Supplementing lactating women with flaxseed oil does not increase docosahexaenoic acid in their milk.

Author information

Division of Endocrinology, Metabolism and Clinical Nutrition, the Department of Medicine, Oregon Health and Science University, Portland 97239-3098, USA.

Erratum in

  • Am J Clin Nutr. 2003 Oct;78(4):806.



Flaxseed oil is a rich source of 18:3n-3 (alpha-linolenic acid, or ALA), which is ultimately converted to 22:6n-3 (docosahexaenoic acid, or DHA), a fatty acid important for the development of the infant brain and retina.

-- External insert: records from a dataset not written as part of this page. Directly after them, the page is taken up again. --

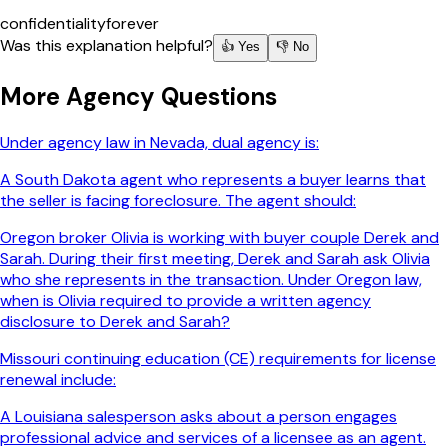
confidentiality
forever
Was this explanation helpful?
👍 Yes
👎 No
More
Agency
Questions
Under agency law in Nevada, dual agency is:
A South Dakota agent who represents a buyer learns that
the seller is facing foreclosure. The agent should:
Oregon broker Olivia is working with buyer couple Derek and
Sarah. During their first meeting, Derek and Sarah ask Olivia
who she represents in the transaction. Under Oregon law,
when is Olivia required to provide a written agency
disclosure to Derek and Sarah?
Missouri continuing education (CE) requirements for license
renewal include:
A Louisiana salesperson asks about a person engages
professional advice and services of a licensee as an agent.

The objective of this study was to determine the effect of flaxseed oil supplementation on the breast-milk, plasma, and erythrocyte contents of DHA and other n-3 fatty acids in lactating women.


Seven women took 20 g flaxseed oil (10.7 g ALA) daily for 4 wk. Breast-milk and blood samples were collected weekly before, during, and after supplementation and were analyzed for fatty acid composition.


Breast milk, plasma, and erythrocyte ALA increased significantly over time (P < 0.001) and after 2 and 4 wk of supplementation (P < 0.05). Over time, 20:5n-3 (eicosapentaenoic acid, or EPA) increased significantly in breast milk (P = 0.004) and in plasma (P < 0.001). In addition, plasma EPA increased significantly (P < 0.05) after 2 and 4 wk of supplementation. There were significant increases over time in breast-milk 22:5n-3 (docosapentaenoic acid, or DPA) (P < 0.02), plasma DPA (P < 0.001), and erythrocyte DPA (P < 0.01). No significant changes were observed in breast-milk, plasma, or erythrocyte DHA contents after flaxseed oil supplementation.


Dietary flaxseed oil increased the breast-milk, plasma, and erythrocyte contents of the n-3 fatty acids ALA, EPA, and DPA but had no effect on breast-milk, plasma, or erythrocyte DHA contents.